**Directions for this task**. Pictures must not appear; the answer is exactly the lines from the one that holds "con su impresionante caverna natural y aguas" through the end of the material.
Data Start Marker
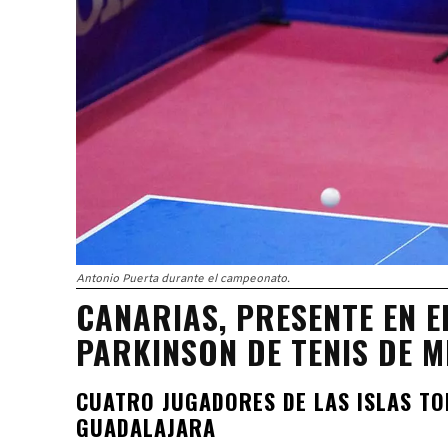
Antonio Puerta durante el campeonato.
CANARIAS, PRESENTE EN 
PARKINSON DE TENIS DE M
CUATRO JUGADORES DE LAS ISLAS TO
GUADALAJARA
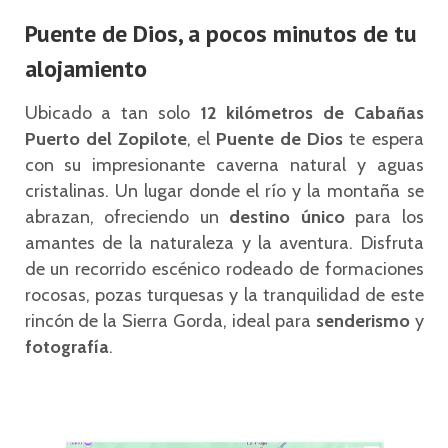
Puente de Dios, a pocos minutos de tu
alojamiento
Ubicado a tan solo
12 kilómetros de Cabañas
Puerto del Zopilote
, el
Puente de Dios
te espera
con su impresionante caverna natural y aguas
cristalinas. Un lugar donde el río y la montaña se
abrazan, ofreciendo un
destino único
para los
amantes de la naturaleza y la aventura. Disfruta
de un recorrido escénico rodeado de formaciones
rocosas, pozas turquesas y la tranquilidad de este
rincón de la Sierra Gorda, ideal para
senderismo
y
fotografía
.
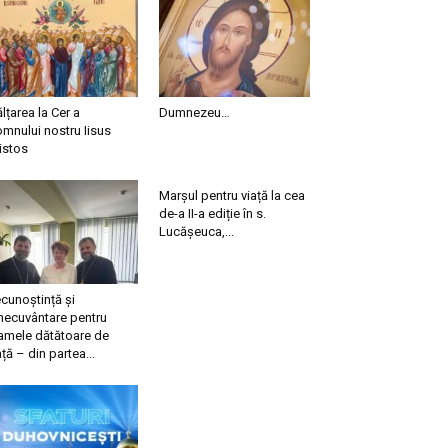
ălțarea la Cer a
Dumnezeu…
mnului nostru Iisus
istos
Marșul pentru viață la cea
de-a II-a ediție în s.
Lucășeuca,...
cunoștință și
necuvântare pentru
mele dătătoare de
ață – din partea...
Data End Marker
**Solution for this problem**.
con su impresionante caverna natural y aguas
cristalinas. Un lugar donde el río y la montaña se
abrazan, ofreciendo un
destino único
para los
amantes de la naturaleza y la aventura. Disfruta
de un recorrido escénico rodeado de formaciones
rocosas, pozas turquesas y la tranquilidad de este
rincón de la Sierra Gorda, ideal para
senderismo
y
fotografía
.
ălțarea la Cer a
Dumnezeu…
mnului nostru Iisus
istos
Marșul pentru viață la cea
de-a II-a ediție în s.
Lucășeuca,...
cunoștință și
necuvântare pentru
mele dătătoare de
ață – din partea...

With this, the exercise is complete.